Dayton architecture remains the only guarantee of peace and stability. Attempts to “modernize” or “adapt” it to certain standards (to centralize BiH and abolish the “ethnic veto” in the decision-making system of the country, strengthening the central authorities and the so-called “civil” BiH) are dangerous for the fragile internal balance between the interests of the three constituent peoples. They are contrary to the spirit and letter of Dayton. Implications of new experiments can be quite dire.
Summing up, we do not want WB to become an arena of geopolitical and geo-economic confrontation or a zone of “either with us or against us” paradigm, especially today, when cooperation of all states is needed to counter common threats (terrorism, drug trafficking, protecting the environment, countering climate change and pandemics). These challenges are aggravated by persisting regional and interethnic frictions. Settlement of these problems as well as many others in this fragile region requires a common approach. Russia and the EU have a good chance and a responsibility to work together for the best of the local people—Serbs, Croats, Bosniacs, Macedonians, Albanians and others. It’s obvious that win-win option and mutually beneficial cooperation is key to stability, security, social and economic prosperity in the region. We need to find mechanisms that will allow the countries of the region to benefit from interaction both with East and the West. It is now on us to build bridges that will be useful for all.

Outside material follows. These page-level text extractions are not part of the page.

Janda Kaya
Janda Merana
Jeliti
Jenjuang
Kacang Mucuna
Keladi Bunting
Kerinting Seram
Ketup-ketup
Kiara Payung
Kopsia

The famous writer, diplomat and Nobel Prize winner Ivo Andrič once wrote: “From everything that man builds in his urge for living nothing is in my eyes better and more valuable than bridges. They are more important than houses, more sacred than shrines. Belonging to everyone and being equal to everyone, useful, always built with a sense, on the spot where most human needs are crossing, they are more durable than other buildings and they do not serve for anything secret or bad.”
This is more than true. Especially in WB region.